Mr. ALLEN: Well, look, the Vatican is no fan of weapons of mass destruction. I mean, whenever the international community comes up with a new arms control initiative, they are always among the first signatories. I mean, they were one of the first three or four signatories on the Convention to Ban Landmines, for example. But I think the Vatican's position is that the proper way to go about the elimination of these weapons is through sort of steadfast international initiatives, working through the mechanism of the United Nations and arms control agencies. In a last resort, in which you have an aggressor nation that possesses weapons and poses a real and present danger, the Vatican would countenance the use of force. I mean, they're not pacifists. They did, for example, approve the so-called humanitarian intervention in Kosovo, to protect the civilian there. But I think their position is that in the present circumstances, that last resort moment has not yet arrived.
EDWARDS: Has the Iraq issue strained relations between the Vatican and the American Catholic Church?
Mr. ALLEN: Well, I don't think it's strained relations with the American Catholic Church, because although, at the moment, at least, polls show that a majority of American Catholics, like a majority of Americans generally, might support some use of force in Iraq, the American Bishops' Conference has taken a position much closer to the Vatican's, that is, that they adopted a statement saying that at the moment, they do not see the conditions where a just war in Iraq would exit.
I think where there may be some strain is in the relationship between the Vatican and the Bush administration, which up to this point, has been an exceptionally warm relationship. I mean, we all know that the electoral politics of the United States at the moment are such that the battleground tends to be over those states that have high pockets of Catholic voters, and George Bush made a real press for those votes in his first campaign. He will certainly do so again. He has done everything possible to reach out to Catholics since being elected, through support for faith-based initiatives, through his stand on public funding for abortion, through his stand on stem-cell research, and there is great appreciation for all of that in the Vatican.

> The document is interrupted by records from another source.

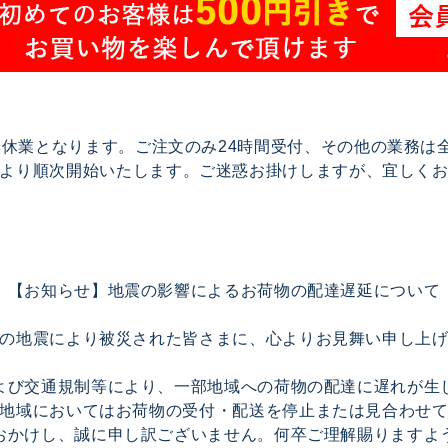
で夏季休業となります。ご注文のみ24時間受付、その他の業務
17より順次開始いたします。ご迷惑お掛けしますが、宜しく
【お知らせ】地震の影響によるお荷物の配達遅延について
の地震により被災された皆さまに、心よりお見舞い申し上
よび交通規制等により、一部地域への荷物の配達に遅れが生
地域においてはお荷物の受付・配送を停止または見合わせ
おかけし、誠に申し訳ございません。何卒ご理解賜りますよ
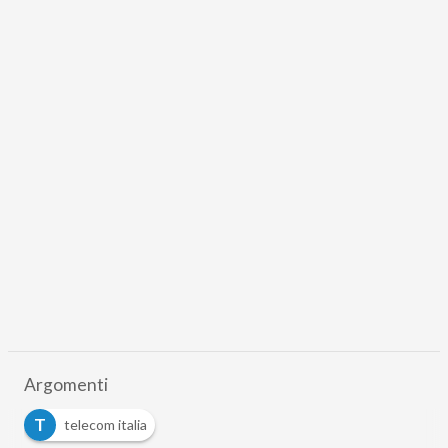
Argomenti
T
telecom italia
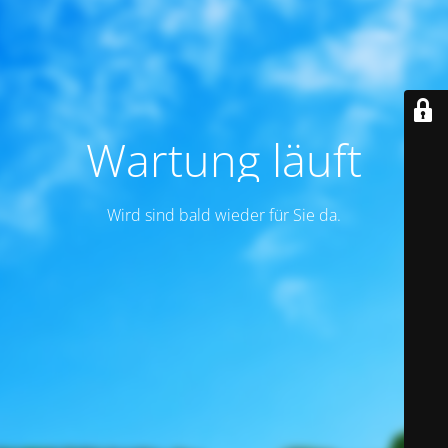
Wartung läuft
Wird sind bald wieder für Sie da.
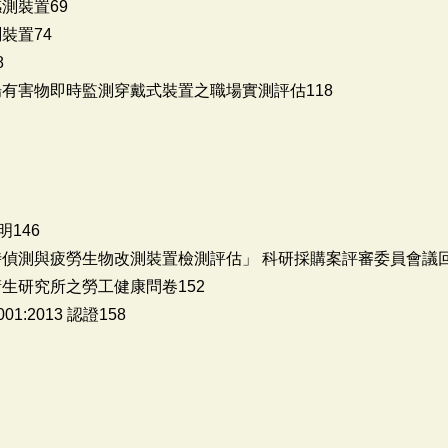
測裝置69
裝置74
8
場有害物即時監測穿戴式裝置之職場實測評估118
146
偵測與疲勞生物改測裝置檢測評估」 科研採購案評審委員會議回
生研究所之勞工健康問卷152
001:2013 認證158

Now this imbroglio, this dispute over a conflict in Iraq is really putting the first serious test to that relationship, and I know that there are some in the Bush administration who are, frankly, quite annoyed and even hurt at what they see as some of the anti-American rhetoric coming out of the Vatican on this issue.
EDWARDS: Thank you very much.
Mr. ALLEN: Bob, it's my pleasure.
EDWARDS: John Allen is the Vatican correspondent for the National Catholic Reporter.